*** Dataset records ***

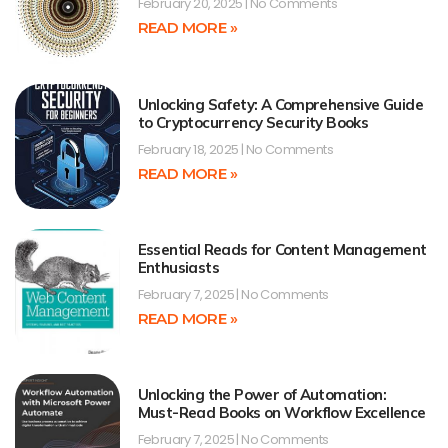
February 20, 2025
No Comments
READ MORE »
Unlocking Safety: A Comprehensive Guide
to Cryptocurrency Security Books
February 18, 2025
No Comments
READ MORE »
Essential Reads for Content Management
Enthusiasts
February 7, 2025
No Comments
READ MORE »
Unlocking the Power of Automation:
Must-Read Books on Workflow Excellence
February 7, 2025
No Comments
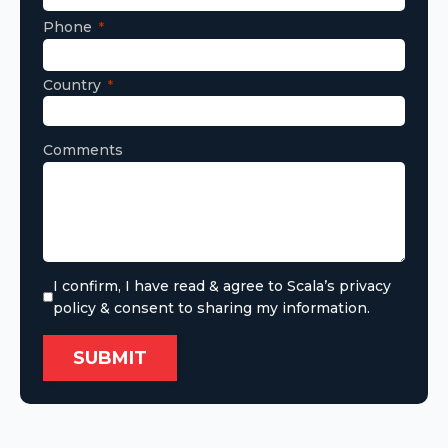
Phone
Country
Comments
I confirm, I have read & agree to Scala’s privacy
policy & consent to sharing my information.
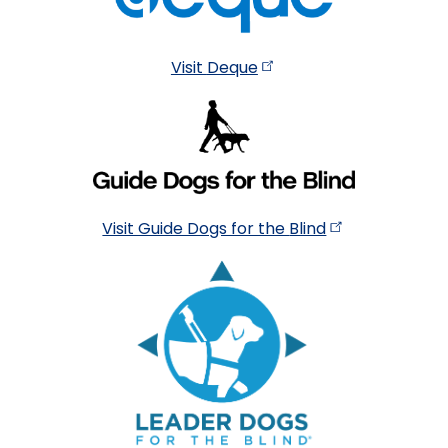
Visit
Deque
Visit Guide Dogs for the
Blind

*** End of Dataset records ***

> **About this task**: Write out each line of the data above exactly, starting at the top and finishing with the line containing "Unlocking the Power"; omit the pictures.

> **Solution for this problem**:
February 20, 2025
No Comments
READ MORE »
Unlocking Safety: A Comprehensive Guide
to Cryptocurrency Security Books
February 18, 2025
No Comments
READ MORE »
Essential Reads for Content Management
Enthusiasts
February 7, 2025
No Comments
READ MORE »
Unlocking the Power of Automation:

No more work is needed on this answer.